Can anybody suggest a decent monocular? Really, there is no point in me using binoculars since I would not even use the left tube. I'm in the south and the terrain would only allow me to see 200 yards max, usually I'm in the 75-100 yard range. I'm not looking to spend a fortune, just something to throw up and confirm coyote vs dog, bush, clump of branches, ect.

Thanks,
Aaron


----------



## youngdon (Mar 10, 2010)

If you are sitting on stand with your gun up on stix I'd just dial up the scope. That said how much would you want to spend on a monocular ?


----------



## aarhud (Jul 14, 2012)

I'm not hunting with sticks.

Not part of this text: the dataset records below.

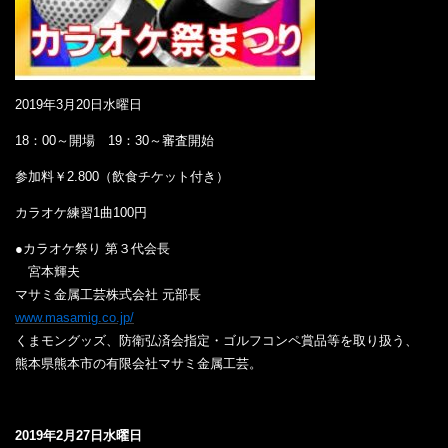
2019年3月20日水曜日
18：00～開場 19：30～審査開始
参加料￥2.800（飲食チケット付き）
カラオケ練習1曲100円
●カラオケ祭り 第３代会長
宮本輝夫
マサミ金属工芸株式会社 元部長
www.masamig.co.jp/
くまモングッズ、防衛弘済会指定・ゴルフコンペ賞品等を
取り扱う、
熊本県熊本市の有限会社マサミ金属工芸。
2019年2月27日水曜日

The rifle and scope are pretty cheap, just an old .308 my dad had with a cheap scope. Saving my money to upgrade to a .243 and a decent scope.

For a monocular, I'm thinking $100 or less. I have read a little about optics, but can't find the information I am looking for. I don't need to be able to see the whiskers on a coyote from 100 yards, just have a clear enough image to properly ID. I tried checking out things with the rifle scope, but the gun is heavy and I make a lot of movement trying to check things out with it.


----------



## Antlerz22 (Apr 18, 2011)

aarhud said:


> I'm not hunting with sticks. The rifle and scope are pretty cheap, just an old .308 my dad had with a cheap scope. Saving my money to upgrade to a .243 and a decent scope.
> 
> For a monocular, I'm thinking $100 or less. I have read a little about optics, but can't find the information I am looking for. I don't need to be able to see the whiskers on a coyote from 100 yards, just have a clear enough image to properly ID. I tried checking out things with the rifle scope, but the gun is heavy and I make a lot of movement trying to check things out with it.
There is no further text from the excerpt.